According to scientists who study this phenomenon, there might be some relation between the new batch of sounds and the ones called "The Hum," a low-frequency acoustic anomaly reported for the past 40 years in certain areas of the UK and in the US in and around Taos, New Mexico; Kokomo, Indiana; and Norman, Oklahoma. The Hum can't be heard by everyone, but those who do hear and feel it complain that it disrupts sleep, causes migraines, dizziness, earaches and nausea. Theories about what causes The Hum include deep-well drilling, power lines and cell phone towers (though those only started sprouting up in the 1990s). A persistent hum that annoyed residents of Windsor, Ontario, last year was eventually traced to an iron-making facility on a place called Zug Island in nearby Detroit.

According to this research paper on The Hum by David Deming, College of Geosciences at the University of Oklahoma, "anomalous sounds" like those reported in January 2012 may have been coming from above, not below. Groaning, clanking, roaring noises "have been reported as coincident with large-scale electromagnetic emissions associated with the Aurora Borealis and the passage of large meteors through the Earth's atmosphere."

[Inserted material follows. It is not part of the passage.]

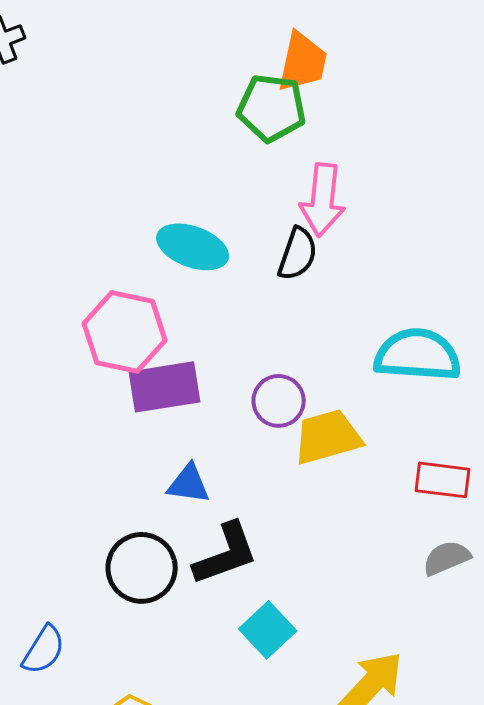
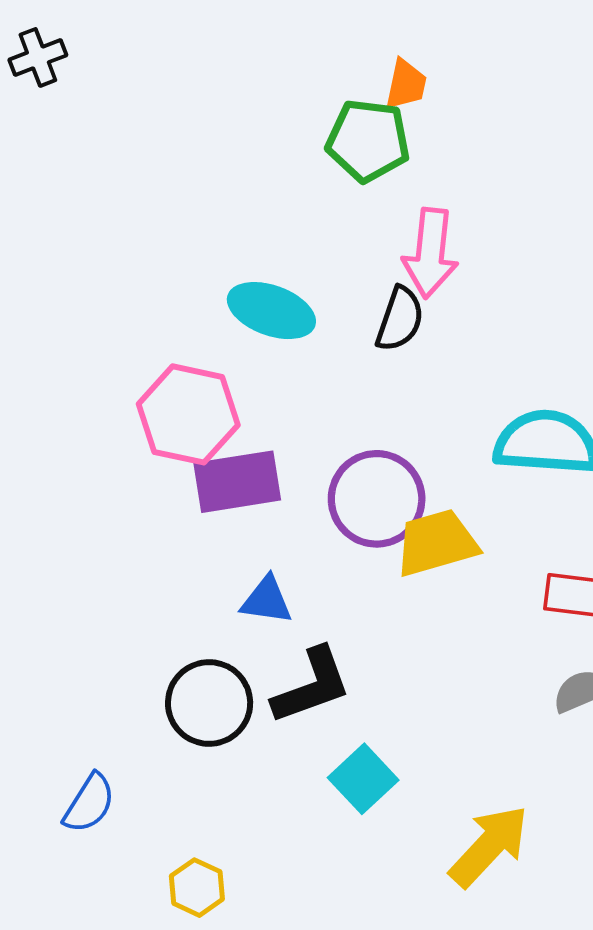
orange trapezoid: (303, 62) -> (406, 84), size x0.7
purple circle: (279, 401) -> (377, 499), size x1.5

SMU seismology professor Brian W. Stump wasn't familiar with the latest rash of booms, groans and hums recorded around the globe this year, but says, "Historically there are a number of kinds of geophysical sources that can produce acoustic and sub-audible kinds of sounds. Earthquakes can do that. But I know of no controlled experiments about that."

The sounds have been recorded in Texas, including this video from Corpus Christi. And one from Allen, north of Plano.